Boston, MA June 02, 2024

Exposure to increased neighborhood violence has the power to change the glucocorticoid receptor (GR) for the stress hormone, cortisol, which may influence the aggressiveness of lung cancer, according to data presented Sunday at ENDO 2024, the Endocrine Society’s annual meeting in Boston, Mass.

“This research uncovers a previously unknown link between exposure to neighborhood violence, GR and lung tumor aggressiveness that can help us understand and fix the lung cancer health disparity seen in Black men” said Hannah Heath, B.S., a graduate research assistant at the University of Illinois at Urbana-Champaign in Urbana, Ill.
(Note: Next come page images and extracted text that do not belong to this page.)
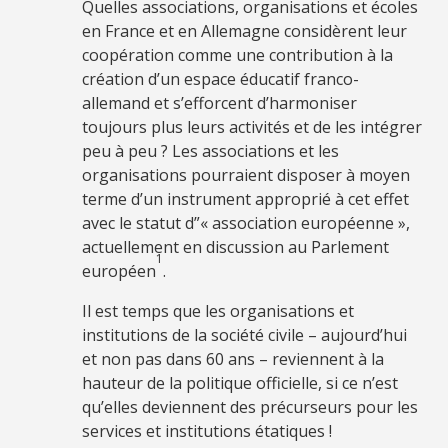
Quelles associations, organisations et écoles
en France et en Allemagne considèrent leur
coopération comme une contribution à la
création d’un espace éducatif franco-
allemand et s’efforcent d’harmoniser
toujours plus leurs activités et de les intégrer
peu à peu ? Les associations et les
organisations pourraient disposer à moyen
terme d’un instrument approprié à cet effet
avec le statut d”« association européenne »,
actuellement en discussion au Parlement
1
européen
.
Il est temps que les organisations et
institutions de la société civile – aujourd’hui
et non pas dans 60 ans – reviennent à la
hauteur de la politique officielle, si ce n’est
qu’elles deviennent des précurseurs pour les
services et institutions étatiques !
For this study conducted in Chicago, Heath and the research team found that Black men were more likely to live in neighborhoods with high levels of violent crime and have greater cortisol levels in their hair. This chronic stress, Heath explained, compelled the researchers to investigate how the GR impacted gene expression that regulates how aggressive a tumor will grow.

They collected lung tumor and healthy lung tissue samples from 15 Black and non-Black patients living in Chicago. Residential zip codes and police record data were used to determine which patients were living in neighborhoods with high, mid and low levels of violent crime.
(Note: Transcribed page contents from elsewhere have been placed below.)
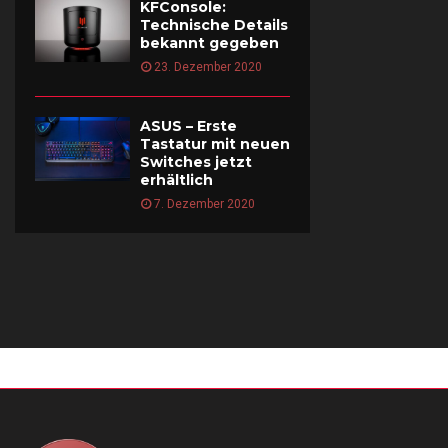
KFConsole:
Technische Details
bekannt gegeben
23. Dezember 2020
ASUS – Erste
Tastatur mit neuen
Switches jetzt
erhältlich
7. Dezember 2020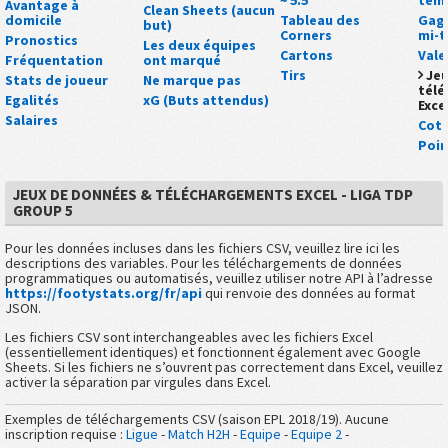
Avantage à
Clean Sheets (aucun
domicile
Tableau des
Gagn
but)
Corners
mi-
Pronostics
Les deux équipes
Cartons
Vale
Fréquentation
ont marqué
Tirs
Jeu
Stats de joueur
Ne marque pas
tél
Egalités
xG (Buts attendus)
Exce
Salaires
Cot
Poin
JEUX DE DONNÉES & TÉLÉCHARGEMENTS EXCEL - LIGA TDP
GROUP 5
Pour les données incluses dans les fichiers CSV, veuillez lire ici les
descriptions des variables. Pour les téléchargements de données
programmatiques ou automatisés, veuillez utiliser notre API à l’adresse
https://footystats.org/fr/api
qui renvoie des données au format
JSON.
Les fichiers CSV sont interchangeables avec les fichiers Excel
(essentiellement identiques) et fonctionnent également avec Google
Sheets. Si les fichiers ne s’ouvrent pas correctement dans Excel, veuillez
activer la séparation par virgules dans Excel.
Exemples de téléchargements CSV (saison EPL 2018/19). Aucune
inscription requise :
Ligue
-
Match H2H
-
Equipe
-
Equipe
2
-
Among the tests performed, Heath and colleagues performed Cleavage Under Targets & Release Using Nuclease (CUT&RUN), a new technology that can be used to pinpoint regions of DNA that GR binds to.
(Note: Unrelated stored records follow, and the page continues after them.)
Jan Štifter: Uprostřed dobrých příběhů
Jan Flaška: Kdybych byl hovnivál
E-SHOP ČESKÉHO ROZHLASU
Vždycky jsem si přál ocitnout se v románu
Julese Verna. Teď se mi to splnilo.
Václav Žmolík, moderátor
“We found that genes correlated with exposure to neighborhood violence were associated with pathways involved in cortisol signaling and increased tumor aggressiveness,” Heath said. “When we looked at the spatial expression of these cortisol-signaling and tumor aggressiveness genes, we found regions within tumor samples from high-violence neighborhoods that had elevated expression of these genes.”

They did not find these regions among patients with tumors who lived in low-violence neighborhoods. Furthermore, exposure to neighborhood violence led to the GR binding in regions of DNA that promotes a more aggressive lung tumor–an area it does not typically bind to.

“We hope this research will lead to larger studies that will ultimately be used to guide the addition of the neighborhood environment as a lung cancer screening eligibility parameter,” Heath said. “Currently, these parameters heavily focus on smoking habits. However, because Black men smoke less, they are often not eligible for screening, resulting in Black men being screened less and diagnosed later than white men.”